A.N.Schwarz war Mitglied mehrerer Kommissionen zur Neueinrichtung der Mittelschule. Im Sommer 1894 befand er sich zusammen mit dem Kurator des Moskauer Lehrbezirks P.A.Kapnist auf einer Auslandsreise zum Kennenlernen der Erfahrungen Deutschlands und Frankreichs bei der Organisation der Mittelschulbildung. Im Mai-Juni 1900 vertrat er Russland auf der Weltausstellung in Paris (Referat Volksbildung).

Seit 1900 über er verschiedene Lehr- und Verwaltungsämter aus: Kurator der Lehrbezirke Riga (14.Februar 1900 – 30.Mai 1902), Warschau (30.Mai 1902 – 6.September 1905), Moskau (6.September – 16.November 1905). Im Herbst 1905 hatte er versucht, die Revolutionskrawalle an den mittleren Bildungseinrichtungen des Moskauer Bezirks zu verhindern (Rundschreiben vom 19.Oktober 1905). Seit November 1905 war es Senator mit  Präsenzgebot am Geroldiedepartement und ab 6.Dezember 1907 Mitglied des Staatsrats. Vom 1.Januar 1908 bis 25.September 1910 Minister für Volksbildung. Auf dem Ministerposten konzentrierte er sich darauf, alle Aspekte der Mittel- und Hochschulbildung wieder zu ordnen, weil sie durch die Revolutionsereignisse ins Wanken gerieten. Er setzte sich für die Entpolitisierung aller Bildungsstätten ein.

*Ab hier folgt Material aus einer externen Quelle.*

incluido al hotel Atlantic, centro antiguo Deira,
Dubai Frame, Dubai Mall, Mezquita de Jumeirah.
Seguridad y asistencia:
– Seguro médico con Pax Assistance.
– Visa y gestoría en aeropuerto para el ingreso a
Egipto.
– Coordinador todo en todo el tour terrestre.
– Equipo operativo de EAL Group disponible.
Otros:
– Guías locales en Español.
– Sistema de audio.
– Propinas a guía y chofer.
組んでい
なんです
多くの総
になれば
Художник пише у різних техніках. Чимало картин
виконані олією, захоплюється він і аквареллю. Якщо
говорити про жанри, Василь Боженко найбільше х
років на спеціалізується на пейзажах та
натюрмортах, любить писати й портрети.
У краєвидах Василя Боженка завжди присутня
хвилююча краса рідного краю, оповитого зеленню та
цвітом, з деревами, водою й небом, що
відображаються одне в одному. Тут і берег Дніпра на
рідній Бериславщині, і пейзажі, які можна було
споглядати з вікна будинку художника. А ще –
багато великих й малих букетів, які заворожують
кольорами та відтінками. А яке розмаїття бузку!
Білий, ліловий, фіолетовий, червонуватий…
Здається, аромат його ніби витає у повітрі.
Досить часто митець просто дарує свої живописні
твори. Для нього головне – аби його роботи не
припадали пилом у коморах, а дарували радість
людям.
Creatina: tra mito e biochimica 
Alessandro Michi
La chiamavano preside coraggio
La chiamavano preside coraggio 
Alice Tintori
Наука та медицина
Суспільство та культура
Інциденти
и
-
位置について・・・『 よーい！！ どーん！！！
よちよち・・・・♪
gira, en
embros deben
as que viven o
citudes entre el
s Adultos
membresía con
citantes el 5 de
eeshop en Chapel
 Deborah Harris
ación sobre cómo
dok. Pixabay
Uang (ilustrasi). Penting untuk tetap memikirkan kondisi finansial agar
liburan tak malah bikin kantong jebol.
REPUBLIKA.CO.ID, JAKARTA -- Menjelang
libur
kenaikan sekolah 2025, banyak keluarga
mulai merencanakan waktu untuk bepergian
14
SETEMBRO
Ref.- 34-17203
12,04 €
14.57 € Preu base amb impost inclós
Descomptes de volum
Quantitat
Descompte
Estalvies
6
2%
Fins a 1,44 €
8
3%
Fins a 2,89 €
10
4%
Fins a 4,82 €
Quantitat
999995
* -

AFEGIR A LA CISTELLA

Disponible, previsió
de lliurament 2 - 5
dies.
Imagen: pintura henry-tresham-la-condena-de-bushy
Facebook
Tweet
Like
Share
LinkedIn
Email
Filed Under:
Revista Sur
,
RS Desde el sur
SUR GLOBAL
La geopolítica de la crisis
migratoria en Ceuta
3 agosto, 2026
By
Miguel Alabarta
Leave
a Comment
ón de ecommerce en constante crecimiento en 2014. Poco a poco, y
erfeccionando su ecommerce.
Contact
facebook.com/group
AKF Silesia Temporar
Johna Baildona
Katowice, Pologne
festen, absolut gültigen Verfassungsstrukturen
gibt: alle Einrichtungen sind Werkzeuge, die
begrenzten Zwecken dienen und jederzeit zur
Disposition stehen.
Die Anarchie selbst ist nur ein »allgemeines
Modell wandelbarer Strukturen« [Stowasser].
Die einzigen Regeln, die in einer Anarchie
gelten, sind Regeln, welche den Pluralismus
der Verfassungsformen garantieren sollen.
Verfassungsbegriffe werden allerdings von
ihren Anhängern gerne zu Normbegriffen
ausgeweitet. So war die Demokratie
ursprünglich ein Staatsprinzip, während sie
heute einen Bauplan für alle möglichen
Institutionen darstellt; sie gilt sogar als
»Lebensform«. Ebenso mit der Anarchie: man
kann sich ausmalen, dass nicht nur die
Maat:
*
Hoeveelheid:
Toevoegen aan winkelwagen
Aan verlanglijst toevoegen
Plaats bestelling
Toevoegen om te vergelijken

Unter Schwarz wurde eine neue Universitätssatzung, ein Gesetzentwurf zur Verbesserung der materiellen Lage von Lehrern  an mittleren Männer- und Frauen-Priesterseminaren sowie eine neue Satzung für Gymnasien erarbeitet. Außerdem wurde die Satzung für die Frauenpriesterseminare überarbeitet und ein Entwurf für die Vierklassen-Elementarschulen vorbereitet, in dessen Mittelpunkt das Problem der allgemeinen Schulpflicht stand. Er war Befürworter klassischer Schulbildung, akzeptierte jedoch auch ein Gymnasium ohne alte Sprache. Mit dem Rundschreiben vom 16.Mai 1908 wurden bei der Immatrikulierung an den Universitäten die Vergünstigungen für die Seminaristen abgeschafft; die Frauen durften nicht mehr als fremde Gasthörer eingeschrieben werden (letzteres wurde am  29.Oktober 1908 aufgehoben). Er betrachtete die Universitäten als Zentren für die Forschungsvorbereitung, glaubte nicht an deren Erziehungsfunktion und meinte, dass ein Uni-Abschluss keine Dienstprivilegien verschaffen darf.

Autor von Schriften zur griechischen Philologie, altgriechischen Kunst, zur Kunst griechischer Kolonien in Russland sowie zur Archäologie (insgesamt über 50 Bücher, Artikel und Rezensionen). Seine Erstveröffentlichung war eine kommentierte Ausgabe der in Olúnthios gehaltener Reden von Demosthenes (1873). Die Memoiren wurden 1911 verfasst, die Nachbearbeitung erfolgte 1912, veröffentlicht wurden sie 1994.

Ordentliches Mitglied folgender Gesellschaften: Moskauer Archäologische Gesellschaft (1887), Kaiserliche Russische Archäologische Gesellschaft (1895), Moskauer Psychologische Gesellschaft, Moskauer Pädagogische Gesellschaft, Odessaer Bibliographische Gesellschaft. Ehrenmitglied: Moskauer Gesellschaft für Geschichte und Antiquitäten bei der Moskauer Universität, das Moskauer und das Petersburger Archäologie-Institut, Sankt-Petersburger Gesellschaft für klassische Philologie und Pädagogik, Odessaer Gesellschaft für Geschichte und Antiquitäten, die Gesellschaft der Ex-Schüler des F.Kreimann-Gymnasiums. Ausgezeichnet mit den Orden: des Weißen Adlers (1909), der Hl. Anna 1.Grades (1903), des Hl.Stanislaw des 1.Grades (1896), des Hl.Wladimir 3.Grades (1891), Kommandorenkreuz des französischen Ordens der Ehrenlegion (1901).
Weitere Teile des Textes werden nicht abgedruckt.